Assessing Iran’s Hollywood Style Terror Plot

There has been lots of speculation about the recent strange Iranian plot to assassinate the Saudi Ambassador to Washington. Iran is a world champion at long-distance strategic terror – as I’ve written before about the assassination campaign in Europe and the terrible 1994 AMIA bombing in Buenos Aires.

But this one seems strange. Wire transfers and cell-phone calls can be monitored and it was not done through a complex chain of cutout. The hallmark of previous Iranian terror is excellent tradecraft, and the reports so far do not show much sign of that.

Also, the idea of hiring a Mexican cartel to carry out an assassination is good Hollywood fodder. The Secretary of State is wrong when she says, “You can’t make this stuff up.” In fact it is the stock and trade of a decent screenwriter. But outsourcing terror is not an easy thing to do. First, why would a Mexican cartel want to get involved in something like this, they could easily makes millions a month on drug-trafficking – so why bother with a far-fetched plot for only $1.5 million? Further, a plot like this could potentially bring enormous, negative attention on them. On the Iranian side, they must know that criminals can be umm… unreliable.

Also, criminal gangs, just like terrorist groups, know that they are subject to infiltration and consequently are careful in whom they do business with and how they do it.

In the past I’ve speculated that Iran may have lost its long-range terror capability, which is one reason they haven’t avenged the death of Hezbollah operations chief Imad Mughniyeh.

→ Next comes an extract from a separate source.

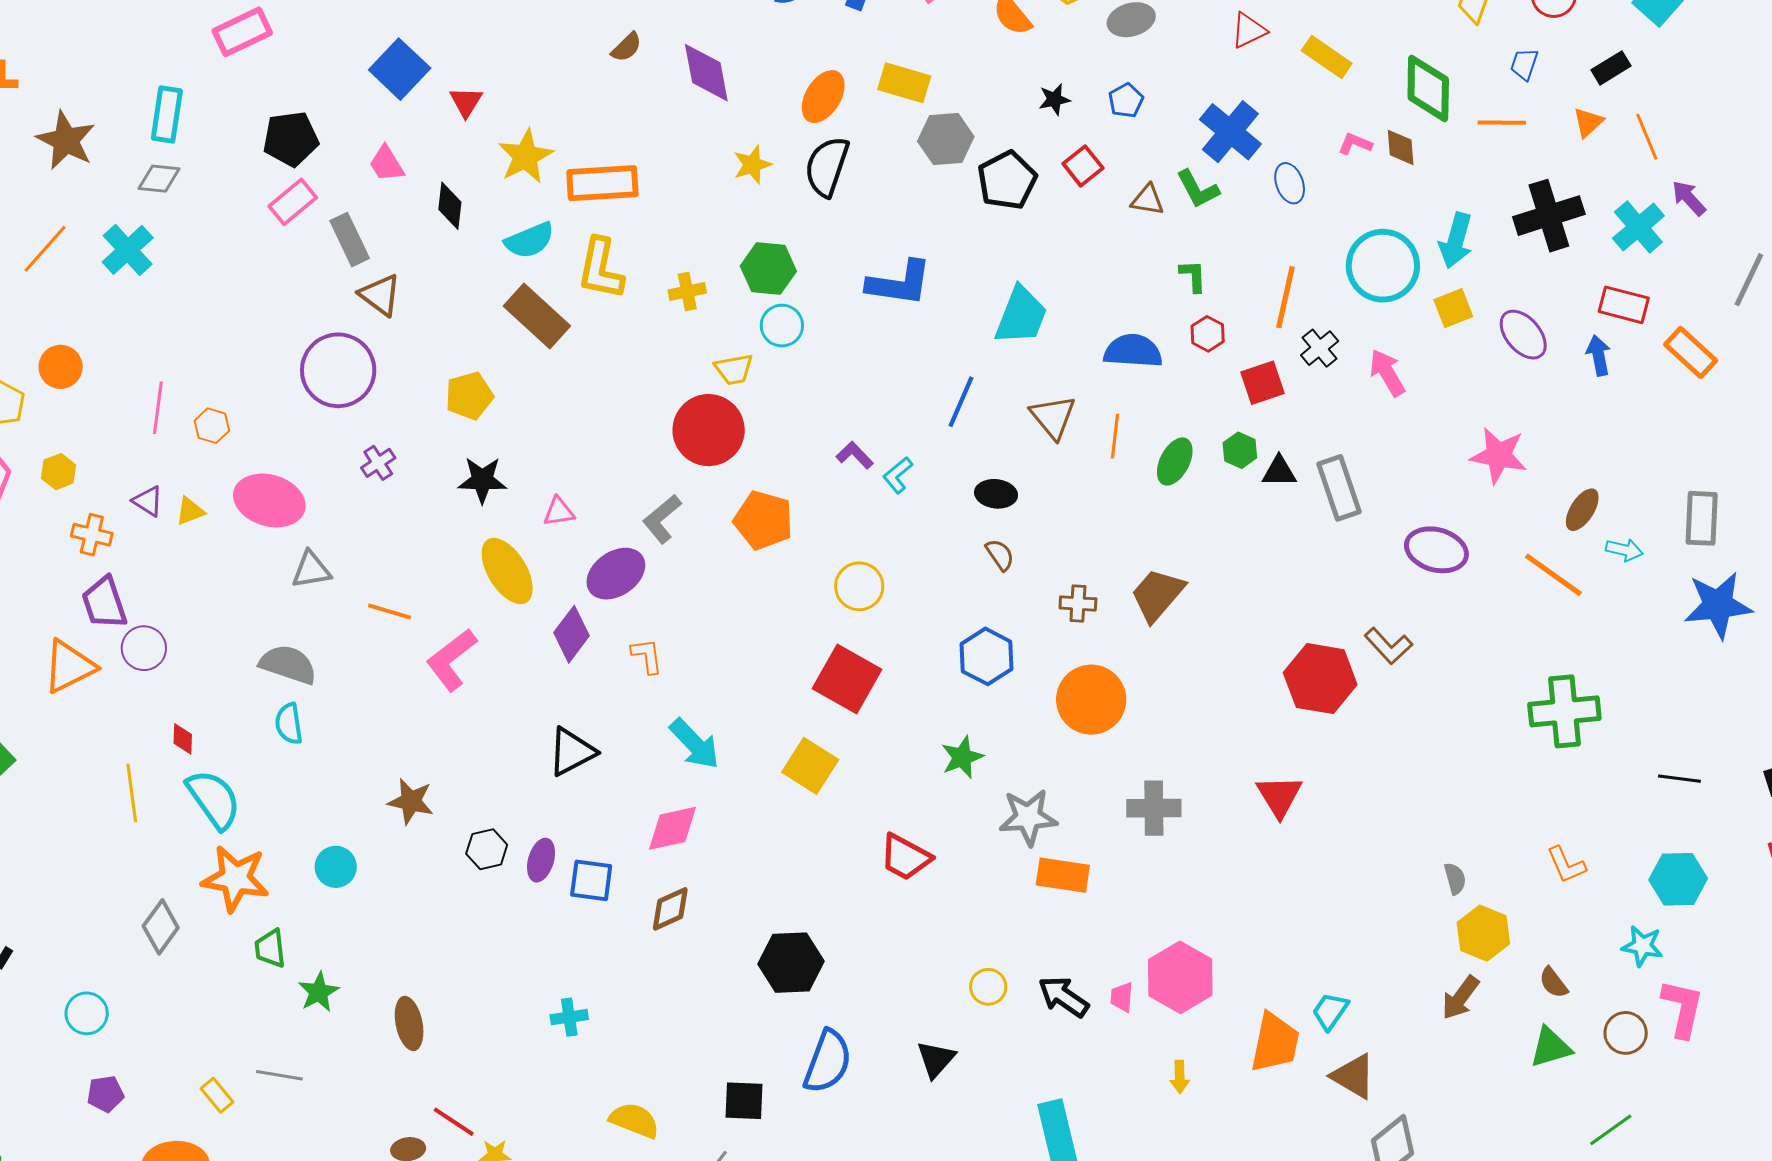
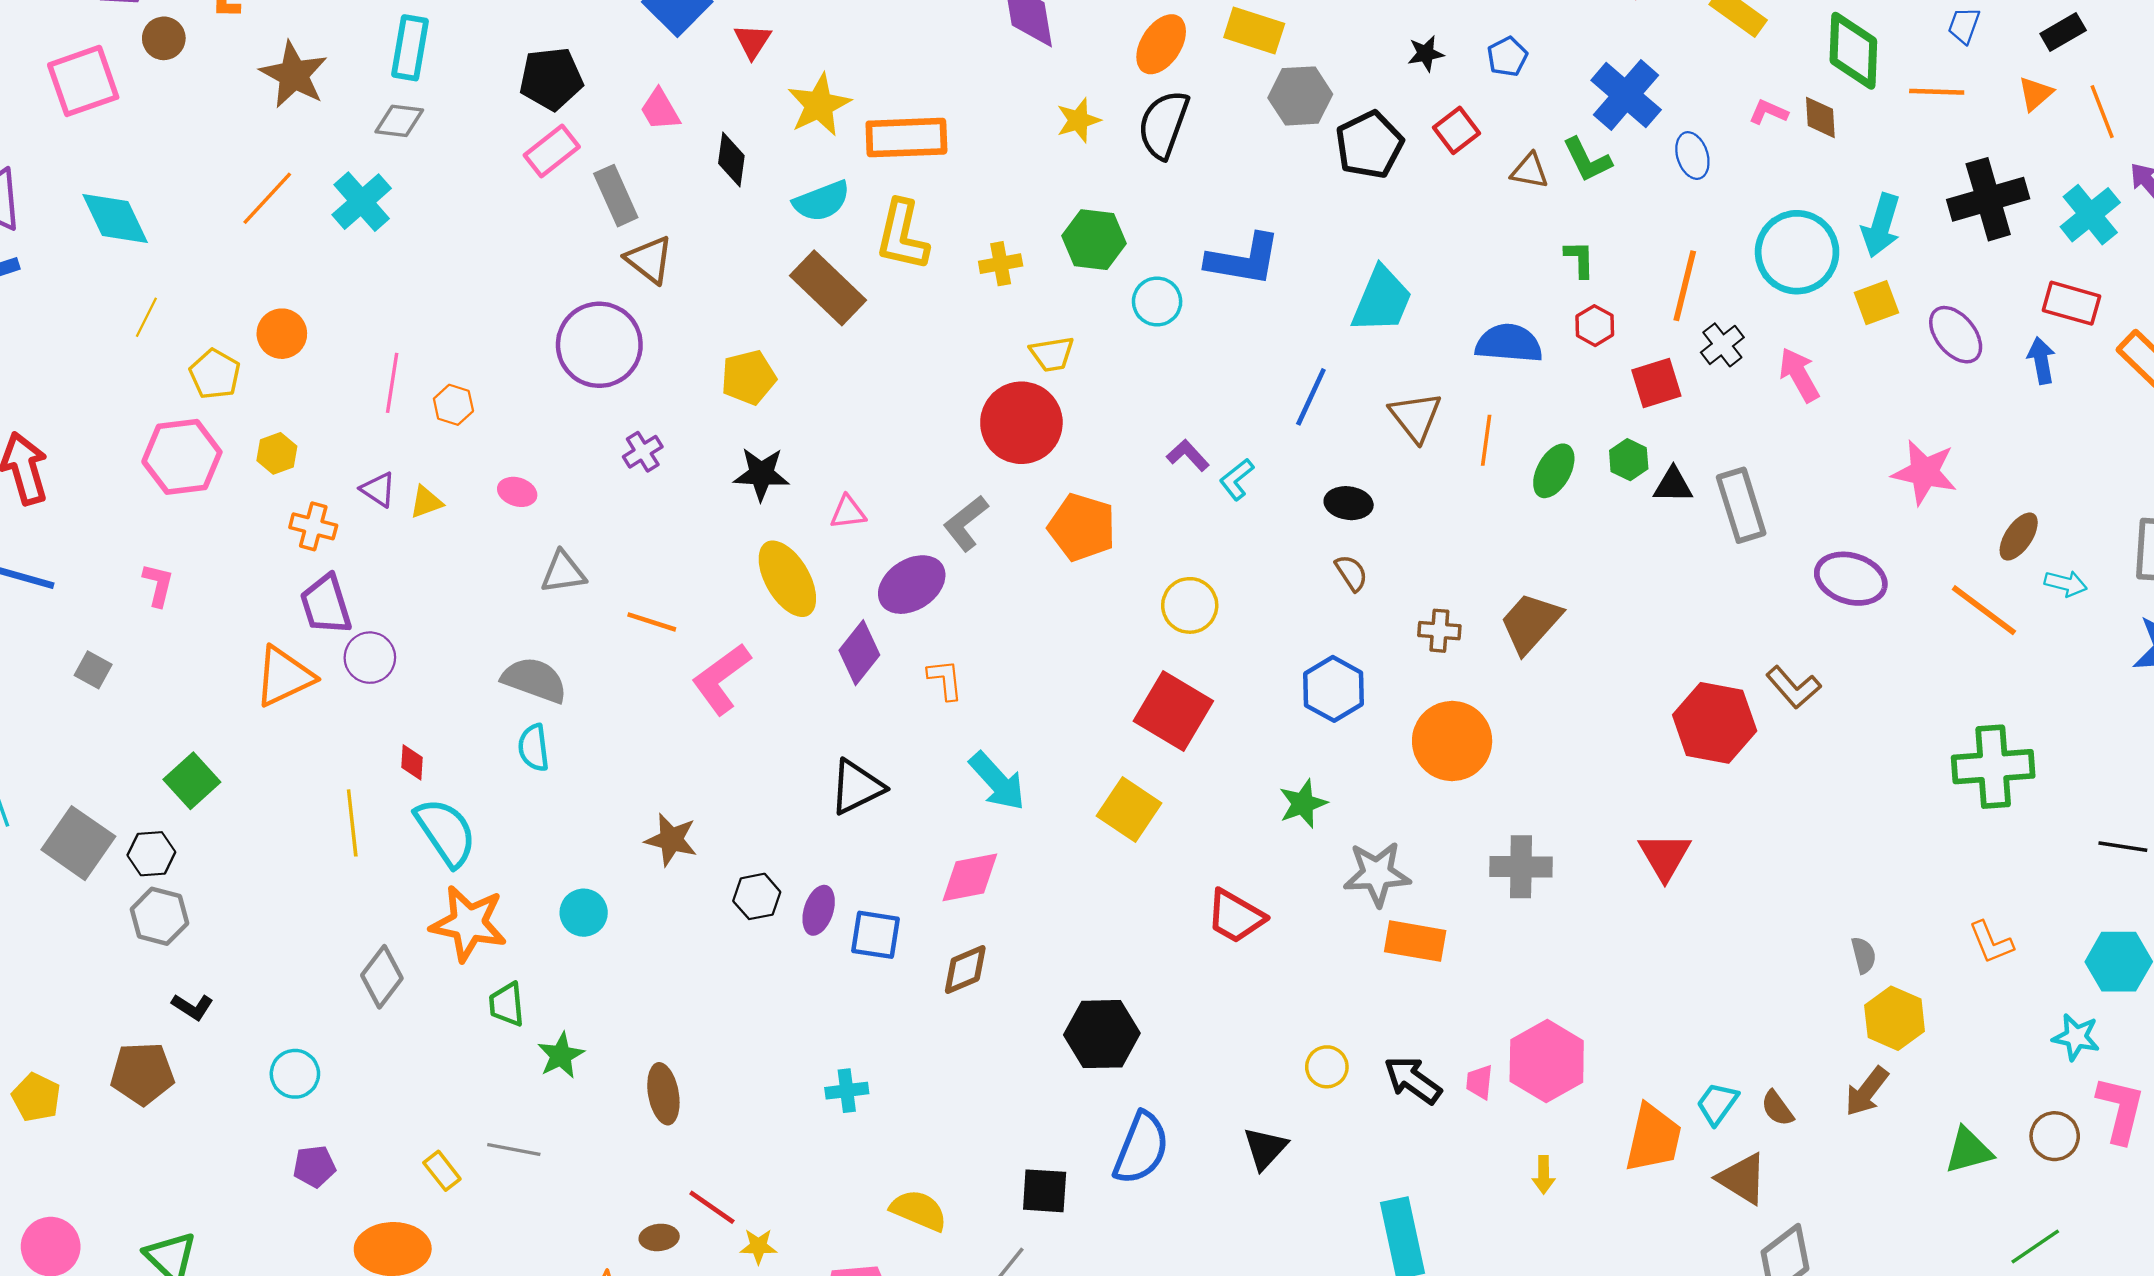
cyan circle: (782, 326) -> (1157, 302), moved
pink ellipse: (269, 500) -> (517, 492), size x0.5
brown semicircle: (1553, 983) -> (1777, 1108), moved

An attempt to hire a Mexican cartel would further support this hypothesis, but I did not argue that they had lost their long-range terror abilities because they were stupid.

One possibility is that this “plot” was something of a rogue operation designed by one Iranian faction to embarrass another – possibly linked to efforts to improve relations to the US and/or Saudi Arabia. Under this scenario, even the plot’s failure is a success because now any quiet negotiations are quashed in their infancy. But I can’t speculate on who in Iran would be up to this – Iranian politics is a bit of a black box and, to paraphrase Teddy Roosevelt (discussing looking after his daughter Alice), “I can follow Iranian politics or I can have a life. I can’t do both.”